Abdullah Ibnul Mubarok adalah putra dari Mubarok, seseorang yang bekerja di sebuah kebun milik seorang majikan yang kaya. Karena melihat akhlaq yang sangat mulia pada diri Mubarak, maka sang majikan kemudian menikahkan putrinya dengan Mubarak. Salah satu kisah akhlaq Mubarak yang menyentuh hati majikan adalah kisah ketikan sang majikan meminta Mubarak untu mengambilkan buah delima.

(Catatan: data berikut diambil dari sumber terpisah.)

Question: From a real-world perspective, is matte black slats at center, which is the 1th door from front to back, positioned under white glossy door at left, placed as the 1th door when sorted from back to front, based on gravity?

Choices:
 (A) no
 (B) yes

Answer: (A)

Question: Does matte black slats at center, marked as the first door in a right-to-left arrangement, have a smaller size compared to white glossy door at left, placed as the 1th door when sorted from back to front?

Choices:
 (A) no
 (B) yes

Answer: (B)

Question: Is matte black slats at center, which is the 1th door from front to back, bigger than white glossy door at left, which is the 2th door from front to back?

Suatu hari sang majikan datang ke kebun dan berkata, “Hai Mubarok, aku ingin satu buah delima yang manis.” Mubarok pun bergegas menuju salah satu pohon dan mengambilkan delima darinya. Majikan tadi lantas memecahnya, ternyata ia mendapati rasanya masih asam. Ia pun marah kepada Mubarok sambil mengatakan, “Aku minta yang manis malah kau beri yang masih asam! Cepat ambilkan yang manis!”
Ia pun beranjak dan memetiknya dari pohon yang lain. Setelah dipecah oleh sang majikan; sama, ia mendapati rasanya masih asam. Kontan, majikannya semakin naik pitam. Ia melakukan hal yang sama untuk ketiga kalinya, majikannya mencicipinya lagi. Ternyata, masih juga yang asam rasanya. Setelah itu, majikannya bertanya, “Kamu ini apa tidak tahu; mana yang manis mana yang asam?”

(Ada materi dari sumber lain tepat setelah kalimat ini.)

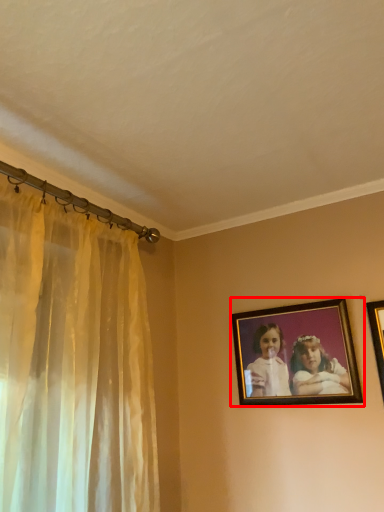 Question: Considering the relative positions of picture frame (annotated by the red box) and picture frame in the image provided, where is picture frame (annotated by the red box) located with respect to the staircase?

Choices:
 (A) left
 (B) right

Answer: (A) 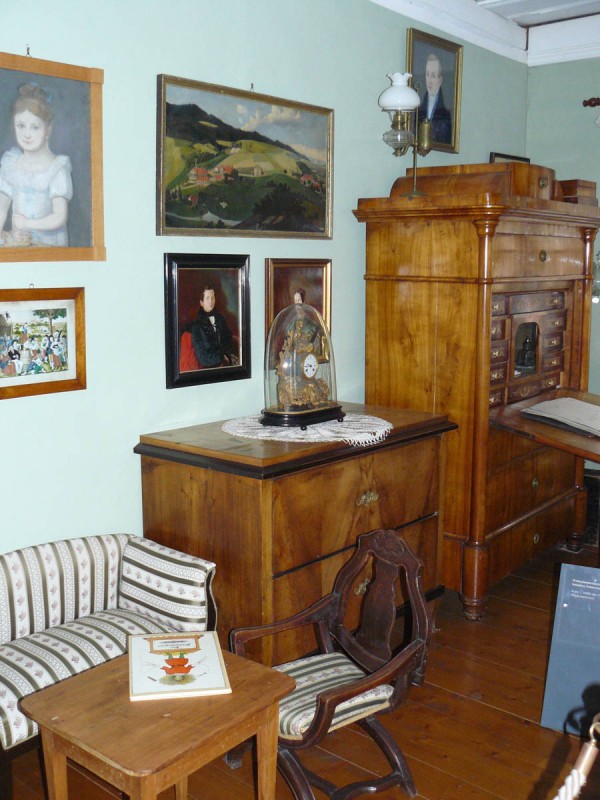 Where is `couch`? Image resolution: width=600 pixels, height=800 pixels. couch is located at coordinates tap(54, 632).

Mubarok menjawab. “Tidak.” Majikannya berkata “Bagaimana bisa seperti itu? Mubarak menjawab “Sebab aku tidak pernah makan buah dari kebun ini sampai aku benar-benar mengetahui kehalalannya.” Majikannya berkata Kenapa engkau tidak mau memakannya?” Mubarak menjawab: “Karena anda belum mengijinkan aku untuk makan dari kebun ini,” jawab Mubarok.
Pemilik kebun tadi menjadi terheran-heran dengan jawabannya itu. Tatkala ia tahu akan kejujuran budaknya ini, Mubarok menjadi besar dalam pandangan matanya, dan bertambah pula nilai orang ini di sisinya. Kebetulan majikan tadi mempunyai seorang anak perempuan yang banyak dilamar oleh orang. Ia mengatakan, “Wahai Mubarok, menurutmu siapa yang pantas memperistri putriku ini?”
“Dulu orang-orang jahiliyah menikahkan putri-putri mereka lantaran keturunan. Orang Yahudi menikahkan karena harta, sementara orang Nasrani menikahkan karena keelokan paras. Dan umat ini menikahkan karena agama,” jawab Mubarok.
Sang majikan kembali dibuat takjub dengan pemikirannya ini. Akhirnya majikan tadi pergi dan memberitahu isterinya, katanya, “Menurutku, tidak ada yang lebih pantas untuk putri kita ini selain Mubarok.”
Mubarok pun kemudian menikahinya dan mertuanya memberinya harta yang cukup melimpah. Di kemudian hari, isteri Mubarok ini melahirkan Abdullah Ibnul Mubarok; seorang alim, pakar hadits, zuhud sekaligus mujahid, yang merupakan hasil pernikahan terbaik dari pasangan orang tua kala itu. Sampai-sampai Al-Fudhoil bin ‘Iyadh Rohimahullah mengatakan -seraya bersumpah dalam perkataannya-, “Demi pemilik Ka’bah, kedua mataku belum pernah melihat orang yang semisal dengan Abdullah Ibnul Mubarok.